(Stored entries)

=== Section Start ===

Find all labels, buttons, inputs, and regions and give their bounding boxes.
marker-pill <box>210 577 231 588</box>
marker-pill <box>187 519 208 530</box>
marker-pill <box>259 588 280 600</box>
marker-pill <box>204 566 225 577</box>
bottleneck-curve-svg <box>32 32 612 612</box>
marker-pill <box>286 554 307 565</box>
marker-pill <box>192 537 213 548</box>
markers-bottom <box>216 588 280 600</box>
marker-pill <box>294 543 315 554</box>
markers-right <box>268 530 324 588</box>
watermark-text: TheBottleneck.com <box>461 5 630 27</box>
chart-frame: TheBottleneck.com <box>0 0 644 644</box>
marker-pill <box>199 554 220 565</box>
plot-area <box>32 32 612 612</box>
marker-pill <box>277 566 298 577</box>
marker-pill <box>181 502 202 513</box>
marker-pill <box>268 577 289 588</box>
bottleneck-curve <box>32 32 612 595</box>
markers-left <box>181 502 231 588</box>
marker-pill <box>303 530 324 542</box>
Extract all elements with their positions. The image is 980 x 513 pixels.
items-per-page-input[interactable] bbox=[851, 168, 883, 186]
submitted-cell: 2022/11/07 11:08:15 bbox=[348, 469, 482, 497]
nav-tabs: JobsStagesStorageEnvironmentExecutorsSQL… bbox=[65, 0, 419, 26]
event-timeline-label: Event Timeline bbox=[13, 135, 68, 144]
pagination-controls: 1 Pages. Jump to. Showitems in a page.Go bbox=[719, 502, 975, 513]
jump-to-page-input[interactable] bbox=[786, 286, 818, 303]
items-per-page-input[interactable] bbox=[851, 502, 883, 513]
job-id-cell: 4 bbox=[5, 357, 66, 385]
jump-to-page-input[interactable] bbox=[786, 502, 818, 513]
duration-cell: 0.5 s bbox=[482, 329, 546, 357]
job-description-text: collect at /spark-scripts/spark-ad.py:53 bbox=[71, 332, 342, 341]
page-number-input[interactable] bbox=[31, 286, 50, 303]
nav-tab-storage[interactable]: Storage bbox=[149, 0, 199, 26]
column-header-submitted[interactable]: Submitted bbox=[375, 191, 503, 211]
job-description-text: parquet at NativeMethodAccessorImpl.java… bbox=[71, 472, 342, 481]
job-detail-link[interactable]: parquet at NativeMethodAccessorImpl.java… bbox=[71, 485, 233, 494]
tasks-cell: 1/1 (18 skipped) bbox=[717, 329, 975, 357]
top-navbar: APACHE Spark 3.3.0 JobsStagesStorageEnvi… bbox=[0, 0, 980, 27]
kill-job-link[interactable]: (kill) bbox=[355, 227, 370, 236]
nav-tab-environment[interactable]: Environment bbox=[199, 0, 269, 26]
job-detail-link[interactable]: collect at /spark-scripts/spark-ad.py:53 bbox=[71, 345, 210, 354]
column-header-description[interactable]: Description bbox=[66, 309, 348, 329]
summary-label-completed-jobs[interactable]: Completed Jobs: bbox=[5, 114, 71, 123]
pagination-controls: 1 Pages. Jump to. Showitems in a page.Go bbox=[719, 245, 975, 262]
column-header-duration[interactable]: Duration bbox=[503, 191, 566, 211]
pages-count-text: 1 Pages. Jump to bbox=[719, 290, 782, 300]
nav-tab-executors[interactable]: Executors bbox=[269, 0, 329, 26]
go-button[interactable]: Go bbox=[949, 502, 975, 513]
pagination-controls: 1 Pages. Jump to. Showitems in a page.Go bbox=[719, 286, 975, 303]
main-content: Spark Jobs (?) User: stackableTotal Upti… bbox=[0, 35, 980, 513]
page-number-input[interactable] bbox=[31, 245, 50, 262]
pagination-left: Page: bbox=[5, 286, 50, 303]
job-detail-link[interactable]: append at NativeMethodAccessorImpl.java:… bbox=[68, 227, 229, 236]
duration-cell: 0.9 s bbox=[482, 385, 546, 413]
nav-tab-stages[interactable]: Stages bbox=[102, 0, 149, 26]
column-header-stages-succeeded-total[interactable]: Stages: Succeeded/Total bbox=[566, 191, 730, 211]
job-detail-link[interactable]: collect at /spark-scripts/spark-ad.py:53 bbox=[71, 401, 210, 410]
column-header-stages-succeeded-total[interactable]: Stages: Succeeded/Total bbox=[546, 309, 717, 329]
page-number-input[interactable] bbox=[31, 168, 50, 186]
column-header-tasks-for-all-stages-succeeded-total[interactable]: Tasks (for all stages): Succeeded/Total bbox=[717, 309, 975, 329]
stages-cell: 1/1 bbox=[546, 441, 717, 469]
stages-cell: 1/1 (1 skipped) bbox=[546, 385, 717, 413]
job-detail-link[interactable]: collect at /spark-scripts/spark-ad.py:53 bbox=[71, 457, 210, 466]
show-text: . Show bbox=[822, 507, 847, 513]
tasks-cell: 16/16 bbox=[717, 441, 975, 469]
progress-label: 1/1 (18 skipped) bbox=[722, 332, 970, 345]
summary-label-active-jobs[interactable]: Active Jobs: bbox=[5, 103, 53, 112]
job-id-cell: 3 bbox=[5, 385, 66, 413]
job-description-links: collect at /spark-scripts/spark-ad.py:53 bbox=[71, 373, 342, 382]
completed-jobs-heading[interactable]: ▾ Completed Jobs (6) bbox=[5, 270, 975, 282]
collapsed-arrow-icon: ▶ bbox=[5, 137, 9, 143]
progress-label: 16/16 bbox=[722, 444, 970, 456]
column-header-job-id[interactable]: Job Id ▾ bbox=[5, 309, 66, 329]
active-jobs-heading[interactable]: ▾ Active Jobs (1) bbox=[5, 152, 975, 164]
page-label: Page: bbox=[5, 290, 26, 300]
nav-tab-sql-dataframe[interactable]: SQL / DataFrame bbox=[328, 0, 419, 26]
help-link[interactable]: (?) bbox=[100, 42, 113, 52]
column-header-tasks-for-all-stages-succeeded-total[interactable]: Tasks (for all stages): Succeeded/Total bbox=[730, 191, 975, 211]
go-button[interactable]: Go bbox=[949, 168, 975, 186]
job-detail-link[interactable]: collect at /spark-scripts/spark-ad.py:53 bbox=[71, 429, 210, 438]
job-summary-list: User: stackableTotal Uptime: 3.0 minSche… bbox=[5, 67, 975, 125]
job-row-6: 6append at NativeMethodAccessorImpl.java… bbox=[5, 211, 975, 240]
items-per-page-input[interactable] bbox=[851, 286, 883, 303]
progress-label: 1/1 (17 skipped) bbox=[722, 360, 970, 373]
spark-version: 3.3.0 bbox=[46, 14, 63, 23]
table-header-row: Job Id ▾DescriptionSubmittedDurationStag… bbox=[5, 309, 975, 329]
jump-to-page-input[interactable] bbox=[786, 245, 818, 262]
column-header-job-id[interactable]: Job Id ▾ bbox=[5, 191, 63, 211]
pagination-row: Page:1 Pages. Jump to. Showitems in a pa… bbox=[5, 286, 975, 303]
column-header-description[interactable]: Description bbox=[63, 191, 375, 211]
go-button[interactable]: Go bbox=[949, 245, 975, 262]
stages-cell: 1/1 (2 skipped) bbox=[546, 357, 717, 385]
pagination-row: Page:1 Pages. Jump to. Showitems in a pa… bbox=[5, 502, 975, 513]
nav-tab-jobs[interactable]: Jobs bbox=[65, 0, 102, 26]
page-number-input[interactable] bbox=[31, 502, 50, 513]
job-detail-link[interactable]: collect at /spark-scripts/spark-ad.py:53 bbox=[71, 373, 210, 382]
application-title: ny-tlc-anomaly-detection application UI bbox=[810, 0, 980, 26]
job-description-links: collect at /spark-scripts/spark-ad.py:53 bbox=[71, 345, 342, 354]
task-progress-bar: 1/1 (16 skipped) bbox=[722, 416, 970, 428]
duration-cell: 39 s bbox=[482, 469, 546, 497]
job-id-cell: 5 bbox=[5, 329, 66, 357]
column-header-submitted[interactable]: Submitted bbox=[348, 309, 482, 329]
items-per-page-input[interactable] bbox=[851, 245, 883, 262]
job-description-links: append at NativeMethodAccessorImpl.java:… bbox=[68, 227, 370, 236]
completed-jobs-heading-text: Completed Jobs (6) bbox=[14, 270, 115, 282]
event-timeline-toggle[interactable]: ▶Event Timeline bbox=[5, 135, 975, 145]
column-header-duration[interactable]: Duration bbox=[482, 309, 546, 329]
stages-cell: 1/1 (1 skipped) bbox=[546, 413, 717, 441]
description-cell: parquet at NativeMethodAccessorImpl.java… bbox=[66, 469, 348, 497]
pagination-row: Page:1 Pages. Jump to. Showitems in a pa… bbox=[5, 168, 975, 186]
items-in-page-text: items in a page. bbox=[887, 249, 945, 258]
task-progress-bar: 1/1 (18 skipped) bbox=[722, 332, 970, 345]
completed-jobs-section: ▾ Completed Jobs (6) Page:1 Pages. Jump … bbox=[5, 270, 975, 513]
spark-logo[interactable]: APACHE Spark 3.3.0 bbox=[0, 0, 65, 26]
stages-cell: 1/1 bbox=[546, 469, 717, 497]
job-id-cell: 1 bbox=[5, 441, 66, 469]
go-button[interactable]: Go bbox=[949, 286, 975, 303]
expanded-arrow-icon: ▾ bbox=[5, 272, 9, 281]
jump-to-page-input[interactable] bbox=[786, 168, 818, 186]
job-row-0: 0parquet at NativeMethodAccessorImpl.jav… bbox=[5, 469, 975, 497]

=== Section End ===

Go line by line through the data and copy any that contain "scripts".

— Result of this task —
job-description-text: collect at /spark-scripts/spark-ad.py:53 bbox=[71, 332, 342, 341]
job-detail-link[interactable]: collect at /spark-scripts/spark-ad.py:53 bbox=[71, 345, 210, 354]
job-detail-link[interactable]: collect at /spark-scripts/spark-ad.py:53 bbox=[71, 401, 210, 410]
job-detail-link[interactable]: collect at /spark-scripts/spark-ad.py:53 bbox=[71, 457, 210, 466]
job-description-links: collect at /spark-scripts/spark-ad.py:53 bbox=[71, 373, 342, 382]
job-detail-link[interactable]: collect at /spark-scripts/spark-ad.py:53 bbox=[71, 429, 210, 438]
job-detail-link[interactable]: collect at /spark-scripts/spark-ad.py:53 bbox=[71, 373, 210, 382]
job-description-links: collect at /spark-scripts/spark-ad.py:53 bbox=[71, 345, 342, 354]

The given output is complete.